This is Obscene!

       

In the past couple of weeks, I have made it no secret that my beloved Instagram art page has recently come under attack by Meta's AI super computers. In fact, my public display of frustration on this matter is most likely how you ended up reading this page. Thank you for being a part of my art journey and joining me in a space where I can freely express my art without interruption or scrutiny! Let's dig in!

Though public nudity has always been thought by most to be unacceptable, it has always been generally and universally accepted in the form of art. Artists have studied the human form in grave detail since ancient times. Let's think back to the astounding artistic feats of the ancient Greeks. It is just a human body after all, we all have one (a topic I will save for another post). So why now? Why after years of freely posting my art on Instagram, is it suddenly under siege? And why can no one answer this question?
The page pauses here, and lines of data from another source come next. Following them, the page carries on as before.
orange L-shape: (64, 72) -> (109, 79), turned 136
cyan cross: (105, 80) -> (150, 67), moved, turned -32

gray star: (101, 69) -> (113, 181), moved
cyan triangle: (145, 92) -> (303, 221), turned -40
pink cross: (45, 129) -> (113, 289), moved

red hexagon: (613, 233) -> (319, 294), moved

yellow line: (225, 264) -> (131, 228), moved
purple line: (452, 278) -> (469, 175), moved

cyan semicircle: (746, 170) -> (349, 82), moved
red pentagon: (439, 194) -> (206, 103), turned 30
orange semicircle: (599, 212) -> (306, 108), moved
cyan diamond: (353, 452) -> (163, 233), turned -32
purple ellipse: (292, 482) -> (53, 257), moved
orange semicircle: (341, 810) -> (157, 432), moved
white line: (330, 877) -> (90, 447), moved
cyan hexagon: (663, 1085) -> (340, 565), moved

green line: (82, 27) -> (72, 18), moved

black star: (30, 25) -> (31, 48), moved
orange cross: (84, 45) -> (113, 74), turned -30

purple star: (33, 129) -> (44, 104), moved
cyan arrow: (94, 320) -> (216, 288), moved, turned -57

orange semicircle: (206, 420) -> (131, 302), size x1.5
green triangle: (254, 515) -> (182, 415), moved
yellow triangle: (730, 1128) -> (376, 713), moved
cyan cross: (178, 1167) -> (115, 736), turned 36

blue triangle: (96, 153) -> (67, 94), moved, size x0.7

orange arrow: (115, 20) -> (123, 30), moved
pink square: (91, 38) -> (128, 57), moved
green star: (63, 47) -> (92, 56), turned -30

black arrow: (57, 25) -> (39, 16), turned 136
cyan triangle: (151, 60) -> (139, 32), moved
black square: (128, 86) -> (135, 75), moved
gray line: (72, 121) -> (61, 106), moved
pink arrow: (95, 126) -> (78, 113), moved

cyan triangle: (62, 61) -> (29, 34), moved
Well...the truth of the matter is that no one is around to answer it. 

Let me explain... After weeks of refusing to delete my posts from the IG app, requesting review of my account status, continually writing to the "Report a Problem" page, and stating my case thoroughly, complete with screenshots of their own Recommendation Guidelines I was presumably violating (spoiler alert, I wasn't violating them), I was met with no response or valid explanation. No coherent human ever returned my inquiries. But not to worry, I got an automated reply on my notifications tab which read "We've reviewed your account status. Thank you for your feedback." Wonderful! Surely NOW my account must be recommendable again! No such luck.

So what does this mean exactly? And why wasn't I told when my account first became a problem? Questions I regrettably do not have all the answers to, but will do my best to explain. Essentially, when your Account Status is "not recommendable" IG blocks you from being seen on the discover page and reels feed, fundamentally prohibiting you from reaching new viewers who may be interested in your work. But here's the best part, they never tell you that this is happening. I received no notification that I was potentially violating their guidelines. How much effort I wasted on video and post content over weeks, unaware that it had no destination or audience, is not a subject I wish to dig into in this post, but something that is more than mildly infuriating. 

So how do you know if you are "not recommendable" if they never actually tell you? The only way I knew is when I started getting abnormally low views on my videos. I then consulted with YouTube to find out how to tell if I was being "shadowbanned," as the kids call it these days. And loe and behold, buried in the abyss of my IG profile settings, we all know what I found! 

Instantly I thought "How many artists is this happening to? Surely there must be others." Well the answer is yes... but also no. After reaching out to a number of fellow figure artists on the platform, some of whose work is far more realistic than my own, it seams to be hit or miss. My personal thought is that, once your account is flagged, it is then under scrutiny for an undefined amount of time. In other words, once the computer finds you, you are found. I was even getting flagged on posts that IG had previously deemed OK in my first round of debate. This, to me, illustrates clearly the absence of human judgement and the unforgiving nature of the computerized AI we all rely on to assist us in our online endeavors.  

Yes, we have all grown to love AI when it finds us that perfect gift we've been searching for, but is the computerized version of human discernment and good judgement really what we want? Is this really the direction we want to go? We like to think we are progressing as a society, but can we truly move in a positive direction when we take humanity out of everything we do while simultaneously demonizing the actual human body? I, for one, am shocked by the harshness with which my art was judged, without consideration for the message or intent of such art. And let's be honest, we have all seen far more suggestive things on social media than the human figure expressed with some charcoal. If there's one thing we need more of in society, in my opinion, it's not computers, its humanity.